• **Instructions to follow**
Count how many lines in the data hold "certyfikatem". Only the number.

• **Recorded data**
BEGIN

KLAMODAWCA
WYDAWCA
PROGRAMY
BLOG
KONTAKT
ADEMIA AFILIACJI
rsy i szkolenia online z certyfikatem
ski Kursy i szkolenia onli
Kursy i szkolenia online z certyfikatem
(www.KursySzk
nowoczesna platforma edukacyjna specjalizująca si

END
BEGIN

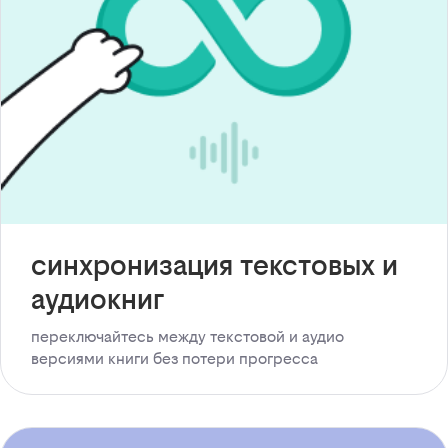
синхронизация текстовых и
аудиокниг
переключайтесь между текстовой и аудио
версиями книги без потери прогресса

END

• **Answer to this exercise**
2